A censorship-resistance mechanism in rollups that allows users to submit transactions directly to a Layer 1 contract, forcing the sequencer to include them in the next batch.
Chainscore © 2026
definition
BLOCKCHAIN MECHANISM

What is Force Inclusion?

Force Inclusion is a protocol-level mechanism that allows users to guarantee their transactions are included in a blockchain's next block, overriding a block producer's ability to censor or reorder them.

Force Inclusion is a censorship-resistance feature in blockchain protocols, most notably in rollup systems like Optimism and Arbitrum. It functions as a user's ultimate guarantee that a valid transaction will be processed, even if a malicious or faulty sequencer (the entity responsible for ordering transactions) intentionally excludes it. This is achieved by allowing users to submit their transactions directly to the underlying Layer 1 (L1) blockchain, such as Ethereum, which then forces the rollup to include them in its next state update.

The mechanism operates through a delayed submission window. When a user's transaction is ignored by the sequencer, they can submit a proof of this omission—along with the transaction itself—to a smart contract on the L1. After a predefined challenge period (e.g., 24 hours), if the sequencer has still not included the transaction, the L1 contract authorizes its forced inclusion. This process ensures the liveness of the rollup, meaning the network cannot be halted for any individual user.

Force inclusion protects against two primary threats: censorship, where a sequencer blacklists certain addresses, and maximal extractable value (MEV) exploitation, where a sequencer reorders transactions for profit at users' expense. By providing a credible, protocol-enforced alternative path, it aligns the sequencer's incentives with honest behavior. This mechanism is a critical component in maintaining the trust-minimized and permissionless properties of decentralized rollups.

Implementing force inclusion involves careful economic and security design. The delay period must be long enough to allow the sequencer a reasonable time to act but short enough to be practical for users. Furthermore, the cost of submitting to L1 (paying gas fees) acts as a deterrent against spam, ensuring the mechanism is used only when necessary. This creates a balanced system where user rights are protected without overburdening the underlying blockchain.

how-it-works
MECHANISM

How Force Inclusion Works

Force Inclusion is a critical mechanism in rollup architectures that ensures users can withdraw their assets even if the rollup sequencer is uncooperative or censoring transactions.

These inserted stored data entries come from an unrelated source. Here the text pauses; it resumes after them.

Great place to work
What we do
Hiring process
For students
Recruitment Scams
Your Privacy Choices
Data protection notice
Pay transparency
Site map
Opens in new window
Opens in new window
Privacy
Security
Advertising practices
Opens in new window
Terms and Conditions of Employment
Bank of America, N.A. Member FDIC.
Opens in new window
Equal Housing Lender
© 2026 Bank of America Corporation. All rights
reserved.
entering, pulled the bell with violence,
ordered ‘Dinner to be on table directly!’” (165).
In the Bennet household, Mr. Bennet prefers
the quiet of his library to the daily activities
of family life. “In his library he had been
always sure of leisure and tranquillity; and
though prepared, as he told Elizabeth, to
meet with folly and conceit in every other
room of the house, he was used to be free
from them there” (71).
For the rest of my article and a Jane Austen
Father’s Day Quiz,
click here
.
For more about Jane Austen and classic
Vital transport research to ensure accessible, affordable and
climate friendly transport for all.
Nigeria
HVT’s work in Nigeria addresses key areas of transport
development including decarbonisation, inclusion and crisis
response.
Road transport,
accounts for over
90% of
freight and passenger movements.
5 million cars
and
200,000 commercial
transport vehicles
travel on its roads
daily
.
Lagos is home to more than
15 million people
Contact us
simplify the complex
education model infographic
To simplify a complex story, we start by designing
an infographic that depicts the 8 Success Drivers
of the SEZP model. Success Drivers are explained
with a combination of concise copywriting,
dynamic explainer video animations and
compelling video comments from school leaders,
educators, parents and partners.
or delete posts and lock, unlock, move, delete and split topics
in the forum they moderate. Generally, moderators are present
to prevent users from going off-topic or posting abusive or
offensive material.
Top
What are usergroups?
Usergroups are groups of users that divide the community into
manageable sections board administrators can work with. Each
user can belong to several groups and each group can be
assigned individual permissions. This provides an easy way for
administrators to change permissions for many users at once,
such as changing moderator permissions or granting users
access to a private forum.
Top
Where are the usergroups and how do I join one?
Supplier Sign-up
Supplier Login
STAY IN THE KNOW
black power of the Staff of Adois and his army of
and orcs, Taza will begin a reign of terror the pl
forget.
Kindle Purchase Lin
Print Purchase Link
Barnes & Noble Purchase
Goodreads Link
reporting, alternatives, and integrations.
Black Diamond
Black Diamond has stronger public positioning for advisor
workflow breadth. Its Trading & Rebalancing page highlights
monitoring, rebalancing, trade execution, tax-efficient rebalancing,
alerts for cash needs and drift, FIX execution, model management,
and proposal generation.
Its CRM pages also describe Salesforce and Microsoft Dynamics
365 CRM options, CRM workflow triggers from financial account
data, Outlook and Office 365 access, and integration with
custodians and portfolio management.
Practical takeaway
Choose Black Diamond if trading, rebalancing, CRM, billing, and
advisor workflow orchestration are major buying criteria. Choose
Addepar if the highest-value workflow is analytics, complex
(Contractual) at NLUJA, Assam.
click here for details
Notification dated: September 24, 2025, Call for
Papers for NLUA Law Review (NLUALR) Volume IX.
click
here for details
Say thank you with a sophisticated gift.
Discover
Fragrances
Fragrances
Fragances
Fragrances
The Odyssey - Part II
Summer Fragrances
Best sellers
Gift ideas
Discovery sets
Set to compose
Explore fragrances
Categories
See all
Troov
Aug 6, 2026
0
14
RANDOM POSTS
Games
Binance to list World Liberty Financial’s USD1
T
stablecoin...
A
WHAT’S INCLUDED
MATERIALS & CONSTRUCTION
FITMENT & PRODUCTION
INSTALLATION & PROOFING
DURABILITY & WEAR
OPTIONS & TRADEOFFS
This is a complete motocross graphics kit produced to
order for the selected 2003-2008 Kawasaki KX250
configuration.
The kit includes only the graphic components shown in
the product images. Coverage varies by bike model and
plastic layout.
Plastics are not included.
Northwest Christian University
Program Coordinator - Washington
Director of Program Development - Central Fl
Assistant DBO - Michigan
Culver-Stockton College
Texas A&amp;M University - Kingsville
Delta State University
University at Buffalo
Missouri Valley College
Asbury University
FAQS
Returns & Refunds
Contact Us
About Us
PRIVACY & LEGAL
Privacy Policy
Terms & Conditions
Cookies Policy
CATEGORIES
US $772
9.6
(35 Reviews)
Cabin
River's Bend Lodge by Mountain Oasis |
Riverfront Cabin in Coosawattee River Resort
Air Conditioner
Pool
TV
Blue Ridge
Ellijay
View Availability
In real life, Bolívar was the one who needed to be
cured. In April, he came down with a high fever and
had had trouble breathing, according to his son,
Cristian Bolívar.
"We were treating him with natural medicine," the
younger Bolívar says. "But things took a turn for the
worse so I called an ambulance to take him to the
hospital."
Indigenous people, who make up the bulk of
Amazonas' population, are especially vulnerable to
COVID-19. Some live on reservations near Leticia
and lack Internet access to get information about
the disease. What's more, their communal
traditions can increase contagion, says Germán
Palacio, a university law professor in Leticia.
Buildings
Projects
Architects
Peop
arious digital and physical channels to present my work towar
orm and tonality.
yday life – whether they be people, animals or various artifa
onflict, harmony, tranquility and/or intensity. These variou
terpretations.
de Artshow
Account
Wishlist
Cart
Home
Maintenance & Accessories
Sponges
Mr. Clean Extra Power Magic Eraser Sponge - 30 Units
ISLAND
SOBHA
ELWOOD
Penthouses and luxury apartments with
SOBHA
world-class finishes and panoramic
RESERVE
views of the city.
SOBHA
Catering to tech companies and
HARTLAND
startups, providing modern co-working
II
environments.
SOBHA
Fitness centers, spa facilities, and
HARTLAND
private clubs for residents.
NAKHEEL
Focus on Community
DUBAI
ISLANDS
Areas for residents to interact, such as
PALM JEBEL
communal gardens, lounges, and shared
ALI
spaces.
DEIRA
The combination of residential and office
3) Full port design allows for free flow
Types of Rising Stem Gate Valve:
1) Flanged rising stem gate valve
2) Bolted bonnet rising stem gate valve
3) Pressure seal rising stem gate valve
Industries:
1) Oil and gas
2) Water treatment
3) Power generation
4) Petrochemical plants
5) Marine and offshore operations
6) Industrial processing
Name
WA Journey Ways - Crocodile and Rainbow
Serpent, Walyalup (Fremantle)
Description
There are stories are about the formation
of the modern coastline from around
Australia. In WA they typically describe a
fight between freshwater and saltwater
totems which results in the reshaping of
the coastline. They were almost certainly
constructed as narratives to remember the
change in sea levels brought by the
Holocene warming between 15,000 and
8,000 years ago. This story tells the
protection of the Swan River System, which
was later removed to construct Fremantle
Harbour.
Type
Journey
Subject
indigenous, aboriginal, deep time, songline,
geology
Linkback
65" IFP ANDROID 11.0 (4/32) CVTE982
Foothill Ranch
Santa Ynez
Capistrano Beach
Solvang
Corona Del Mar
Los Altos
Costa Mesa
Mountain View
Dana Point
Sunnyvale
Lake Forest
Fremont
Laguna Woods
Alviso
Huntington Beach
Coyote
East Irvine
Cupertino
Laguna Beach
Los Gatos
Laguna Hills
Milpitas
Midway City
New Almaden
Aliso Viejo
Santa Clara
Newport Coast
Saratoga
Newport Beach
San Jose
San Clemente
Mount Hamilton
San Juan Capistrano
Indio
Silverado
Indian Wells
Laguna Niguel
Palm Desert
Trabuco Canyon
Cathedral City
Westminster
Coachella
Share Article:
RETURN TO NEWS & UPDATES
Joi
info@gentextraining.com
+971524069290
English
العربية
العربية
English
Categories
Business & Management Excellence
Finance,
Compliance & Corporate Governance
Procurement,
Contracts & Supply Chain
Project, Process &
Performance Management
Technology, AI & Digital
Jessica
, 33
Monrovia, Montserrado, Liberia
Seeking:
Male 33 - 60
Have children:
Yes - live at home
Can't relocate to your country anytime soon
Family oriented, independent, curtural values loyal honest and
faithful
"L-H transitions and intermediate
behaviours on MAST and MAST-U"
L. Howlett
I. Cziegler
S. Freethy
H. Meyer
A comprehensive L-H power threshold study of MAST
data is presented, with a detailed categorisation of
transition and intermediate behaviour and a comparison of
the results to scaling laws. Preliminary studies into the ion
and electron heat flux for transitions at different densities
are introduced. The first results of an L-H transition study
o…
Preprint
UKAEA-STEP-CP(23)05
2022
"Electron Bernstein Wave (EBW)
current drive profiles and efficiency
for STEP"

Force Inclusion is a protocol-level mechanism that allows users to directly submit transactions to the Layer 1 (L1) blockchain, bypassing the rollup's central sequencer, to guarantee their inclusion in the rollup's state. This is a foundational censorship-resistance guarantee. When a user's transaction is ignored by the sequencer, they can submit it as a force inclusion transaction to a special inbox contract on the L1. The rollup protocol is then obligated to process this transaction in a subsequent batch, ensuring the user's operation—such as a withdrawal—cannot be blocked indefinitely.

The process typically involves a mandatory delay or challenge period. After submitting the force transaction to L1, there is a waiting window (e.g., 24 hours) before the rollup is required to process it. This delay allows the honest sequencer a final opportunity to include the transaction normally, which is more gas-efficient. If they fail to do so, the protocol's verifiers or validators will enforce the transaction's inclusion when they post the next state root or batch to L1. This mechanism makes exit scams or malicious sequencer behavior significantly more difficult.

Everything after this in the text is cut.